ACTIVITY: Return a faithful copy of all the entries, omitting the images.
Content starts
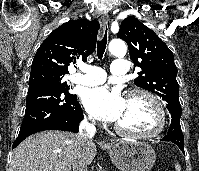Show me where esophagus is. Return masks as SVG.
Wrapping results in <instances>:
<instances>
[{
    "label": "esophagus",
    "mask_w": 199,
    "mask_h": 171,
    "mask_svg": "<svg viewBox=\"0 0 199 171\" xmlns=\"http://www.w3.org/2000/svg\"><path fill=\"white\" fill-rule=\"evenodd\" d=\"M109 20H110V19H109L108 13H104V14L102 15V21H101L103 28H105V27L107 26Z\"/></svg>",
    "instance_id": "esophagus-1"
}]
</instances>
Content ends
RESULT OF THIS TASK:
Show me where esophagus is. Return masks as SVG.
Wrapping results in <instances>:
<instances>
[{
    "label": "esophagus",
    "mask_w": 199,
    "mask_h": 171,
    "mask_svg": "<svg viewBox=\"0 0 199 171\" xmlns=\"http://www.w3.org/2000/svg\"><path fill=\"white\" fill-rule=\"evenodd\" d=\"M109 20H110V19H109L108 13H104V14L102 15V21H101L103 28H105V27L107 26Z\"/></svg>",
    "instance_id": "esophagus-1"
}]
</instances>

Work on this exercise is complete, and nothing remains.